I honestly won't complain, anything that gets test cases fixed and missing builtins included. I can
treat it like a black box until a changing number of bash features (what _are_ we implementing?)
from a changing specification of a 84,000 line shell is added, then refactored into a state where it's readable.
And I'll keep my hands off your territory until then.

> Clearly I have been too slow to finish this, and it's time for you to take over.
> Your aesthetic sense is empirically superior to mine,

(Because I want variable names that say something, and you want ones that say nothing because
"less bytes" and "sh.c is my territory and I don't expect anyone else to even look at it until it's done
because clearly I don't need any help"?)

> I stand chastized.

I'm sorry I offended you, but this code is easily the hardest code in the project to audit.
I've never had issues figuring out how the other code works, this is the exception, _not_ the norm.
Part of this is behemoth functions that set out to implement entire subsystems, which allows for
spaghetti code, but a lot of this is also variable names saying _nothing_.

You want auditable code, and when someone puts this to the test by trying
to audit your auditable-optimized code to fix the...

$ make test_sh VERBOSE=allnopass | grep -c FAIL
78

78 failed test cases, and get runtest.sh to work on mkroot so the new release doesn't get held back
another 4 months. And goes "Hey, there are 1,000,000 local variables that are just called "ss" or something
that all do different things, maybe we should do _something_ about that"...

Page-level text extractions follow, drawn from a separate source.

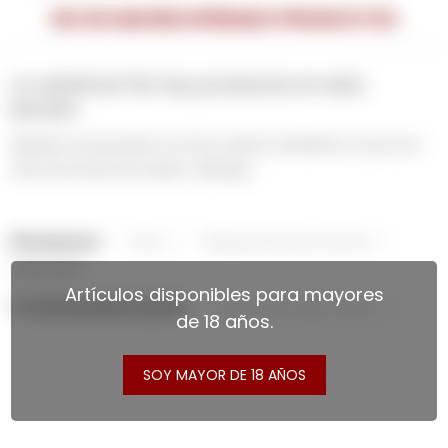
NO SE HAN RECUPERADO PRODUCTOS
¡Lo sentimos! No hay productos en esta
sección.
Inténtalo nuevamente con otros criterios de filtrado o busca en
otras secciones de nuestro catálogo.
Filtrando por:
Vinos
Marques de Casa Concha
Quitar filtros
Artículos disponibles para mayores
Te recomendamos quitar:
Marques de Casa Concha
de 18 años.
SOY MAYOR DE 18 AÑOS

> Clearly I have been too slow to finish this, and it's time for you to take over.
> Your aesthetic sense is empirically superior to mine, I stand chastized.

> Would you like me to stay out of your way while you take over toysh and refactor
> it to your heart's content? I note that I will never touch it again if I hand it
> over.

You can make up 10,000 theories as to why a bicycle can never keep balance, and no
matter how logically sound they seem millions of people will still continue riding bicycles.
You can make up 10,000 reasons why double (in the spirit of single) letter variable names
inside 600 line functions that interact with each other in 10,000 different ways and with _no_
comments as to how any of it works whatsoever is actually more readable, and the auditors will love
it. But that will not change the fact I (and presumably many other people) still can't get
halfway down do_source without completely losing track of what the code is doing.

You have been working on this longer then I have been _alive_, which means everything makes
sense to you because you've spent years debugging it. But from someone on the outside this is...

And I KNOW this isn't just me:
$ git log toys/pending/sh.c | grep Author | uniq -c | sort -h
      1 Author: Koudai Iwahori <koudai at google.com>
      1 Author: Oliver Webb <aquahobbyist at proton.me>
      1 Author: Rich Felker <dalias at aerifal.cx>
      2 Author: Alexander Holler <holler at ahsoftware.de>
      2 Author: Elliott Hughes <enh at google.com>
      2 Author: James Farrell <jamesfarrell at google.com>
      6 Author: Rob Landley <rob at landley.net>
      7 Author: Rob Landley <rob at landley.net>
      8 Author: Rob Landley <rob at landley.net>
     11 Author: Rob Landley <rob at landley.net>
     15 Author: Rob Landley <rob at landley.net>
     24 Author: Rob Landley <rob at landley.net>
    104 Author: Rob Landley <rob at landley.net>

The most important command has only been touched by a handful of people.
I don't know what that tells you but I know what that tells me.

But no, I just want the entire codebase to "smell like me".